My other nit is just with the bootstrapping and compatibility issues of the new shdr format, in particular e_shentsize. My first thought was just that we might use a nonzero value like 0xffff instead as a more clear, intentional marker and then anticipate using 0xfffe and so on later as a way to locally version the compact shdr format itself. However, I then realized a larger problem with e_shentsize. The PN_XNUM encoding for e_phnum that's too large relies on the normal e_shentsize and shdr[0] having the full canonical size and layout, though it only actually uses one field of it. So how about an alternative encoding to indicate the new format, like this: ehdr fields are as now, but with e_shnum 1; shdr[0] uses sh_flags and/or sh_type to indicate the new format is in use (and future versioning for it perhaps), and sh_offset / sh_size to point to where the new-format table sits; shdr[0].sh_info stays free for the PN_XNUM protocol. That adds sizeof(Shdr) overhead back to each file to buy the compatibility and flexibility, but that's a tiny bit of what will be saved overall.

Fangrui Song

unread,

Nov 9, 2025, 12:23:38 AM11/9/25

to Generic System V Application Binary Interface

Thanks to all for the encouraging feedback!

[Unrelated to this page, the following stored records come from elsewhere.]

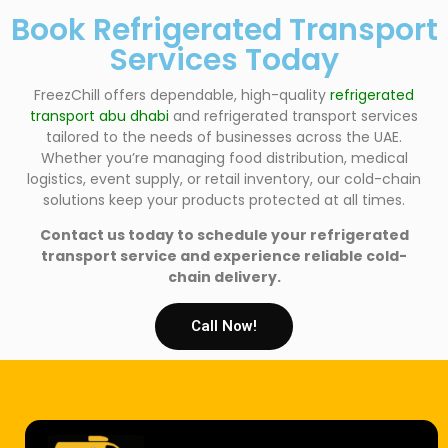
Book Refrigerated Transport
Services Today
FreezChill offers dependable, high-quality
refrigerated
transport abu dhabi
and refrigerated transport services
tailored to the needs of businesses across the UAE.
Whether you’re managing food distribution, medical
logistics, event supply, or retail inventory, our cold-chain
solutions keep your products protected at all times.
Contact us today to schedule your refrigerated
transport service and experience reliable cold-
chain delivery.
Call Now!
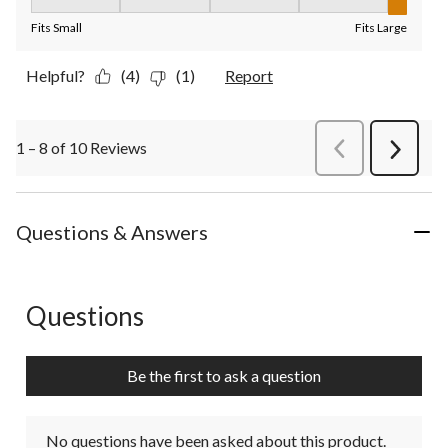
Fit, 5 out of 5, where 1 equals to Fits Small and 5 equals to Fit
Fits Small
Fits Large
Helpful?
(4)
(1)
Report
1 – 8 of 10 Reviews
PreviousReviews
Next
Review
Questions & Answers
Questions
No questions have been asked about this product.
Be the first to ask a question
No questions have been asked about this product.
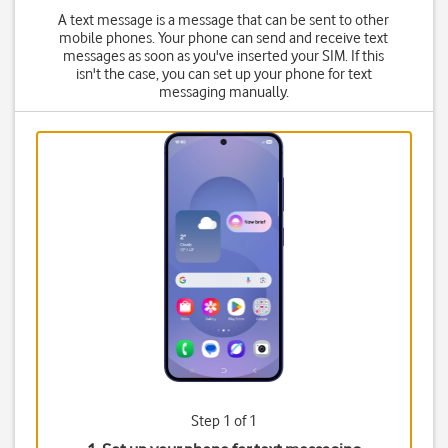
A text message is a message that can be sent to other
mobile phones. Your phone can send and receive text
messages as soon as you've inserted your SIM. If this
isn't the case, you can set up your phone for text
messaging manually.
Step 1 of 1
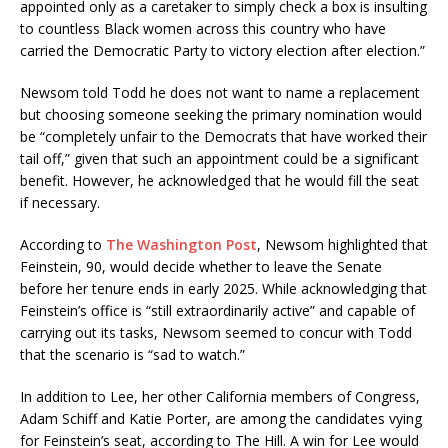
appointed only as a caretaker to simply check a box is insulting
to countless Black women across this country who have
carried the Democratic Party to victory election after election.”
Newsom told Todd he does not want to name a replacement
but choosing someone seeking the primary nomination would
be “completely unfair to the Democrats that have worked their
tail off,” given that such an appointment could be a significant
benefit. However, he acknowledged that he would fill the seat
if necessary.
According to
The Washington Post
, Newsom highlighted that
Feinstein, 90, would decide whether to leave the Senate
before her tenure ends in early 2025. While acknowledging that
Feinstein’s office is “still extraordinarily active” and capable of
carrying out its tasks, Newsom seemed to concur with Todd
that the scenario is “sad to watch.”
In addition to Lee, her other California members of Congress,
Adam Schiff and Katie Porter, are among the candidates vying
for Feinstein’s seat, according to The Hill. A win for Lee would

CLEB128 (Counted LEB128) is a fantastic, unambiguous name. We should adopt it.

Note: PrefixVarInt as implemented in Chromium base/prefixvarint.h is a big-endian variant, so we want to avoid reusing PrefixVarInt.
Additionally, while the length information is encoded in prefix bytes, "prefix" might be misinterpreted as referring to the most significant bits rather than the least significant bits.

CLEB128 actually represents a family of encodings. The 10-byte encoding that strictly mirrors LEB128 would be:

00000000 xxxxxxx1 xxxxxxxx xxxxxxxx xxxxxxxx xxxxxxxx xxxxxxxx xxxxxxxx xxxxxxxx 0000000x: 64 value bits, 10 bytes

However, since we're encoding uint64_t, we could instead use the following, sacrificing further length extension:

00000000 xxxxxxxx xxxxxxxx xxxxxxxx xxxxxxxx xxxxxxxx xxxxxxxx xxxxxxxx xxxxxxxx: 64 value bits, 9 bytes

For clarity in documentation, I prefer "signed CLEB128" or "unsigned CLEB128", while using [SU]Leb128 in code to avoid too many consecutive uppercase letters in identifiers.

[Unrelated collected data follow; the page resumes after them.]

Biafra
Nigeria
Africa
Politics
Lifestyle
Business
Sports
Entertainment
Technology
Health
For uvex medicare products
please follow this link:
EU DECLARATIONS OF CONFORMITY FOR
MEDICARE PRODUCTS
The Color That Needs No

I decided to switch from LEB128 to CLEB128 to make erroneous states (non-canonical LEB128) unrepresentable by construction, which is a valuable property.

(
CREL's 67-bit delta offsets and flags require 10-byte (70-bit) LEB128 or CLEB128 encoding.
While the LEB128 code is slightly simpler, CREL is still experimental (enabled via clang -Wa,--crel,--allow-experimental-crel), so we could switch it over to improve consistency .
)

---

**On signed CLEB128 for addresses:**

Signed variants of variable-length integer encodings are typically implemented using either sign extension or zig-zag encoding.
Sign extension is better for both LEB128 and CLEB128 as the sign extension also folds entirely with the existing shift operations.
(https://news.ycombinator.com/item?id=11263378 (WebAssembly and Protocol Buffers encoding discussion) is incorrect on this aspect)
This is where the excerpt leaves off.